"Amour" est le dernier film d'Haneke. La bande-annonce n'indiquait rien sur le sujet traité. Toujours est-il que l'on s'attend à être bouleversé par un Haneke, quel qu'il soit, mais surtout quand il reçoit une Palme d'Or. Mais à ce point là... "Mar adentro" me semble être la dernière référence d'un film qui m'aura laissé dans un tel état. Il faut bien deux heures pour s'en remettre tout à fait.
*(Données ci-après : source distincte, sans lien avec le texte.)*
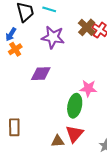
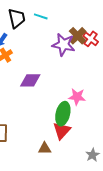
purple star: (53, 37) -> (63, 45), moved
red triangle: (74, 134) -> (62, 131), moved

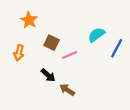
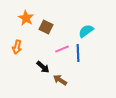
brown square: (52, 43) -> (46, 27), moved
blue line: (117, 48) -> (78, 53), moved, turned -30

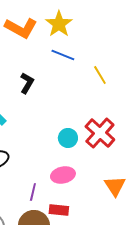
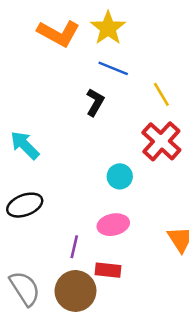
black L-shape: (27, 83) -> (95, 102), moved
red cross: (100, 133) -> (161, 141), moved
Mais à observer une partie des spectateurs à la sortie et certaines critiques (dont les cahiers du cinéma, pourtant !), il est clair que c'est aussi un film qui ne va s'adresser qu'à des sensibilités personnelles, et à certaines intelligences.

Produit par les films du losange, le style est tout d'abord rohmérien : des personnages de la bourgeoisie qui parlent un français châtié ; et puis Jean-Louis Trintignant (Georges), incroyable, monumental, dans ses vieilles années. Haneke a choisi de donner dans le huis-clos, à l'exception d'une scène de ré-ouverture, dans un théâtre (au TCE, qui manque de vieux riches pour être totalement fidèle à la réalité) : on ne voit que le public, dont nos deux personnages principaux (parmi nous, potentiellement nous). On annonce : voici le miroir. Le miroir d'une vie, de la réalité, sans déformation, brut. Caméra fixe, parfois un traveling, rien de plus. Longues séquences. Une fois dans le grand appartement parisien du vieux couple, on n'en sortira qu'une seule fois : ce sera virtuel, ce sera en ruine, inquiétant. C'est donc dans l'appartement que se joue le drame : la vie. Ou plutôt...

Imagine-t-on ce que cela a dû être pour Emmanuelle Riva (Anne) de camper un tel rôle ? L'imagine-t-on vraiment ? Veut-on le concevoir ? Ou rejettera-t-on la réalité comme la fille (Isabelle Huppert, encore, magnifique, toujours), donnant lieu à une scène qui fait rire jaune, où elle raconte ses soucis, parce que c'est la vie — mais quel décalage de perspectives, pour ne dire que cela... Ou comme Alexandre Tharaud, jouant son propre rôle (le réel encore !), qui essaie d'être réconfortant, mais renvoie une image tout à coup rejetée par Anne ?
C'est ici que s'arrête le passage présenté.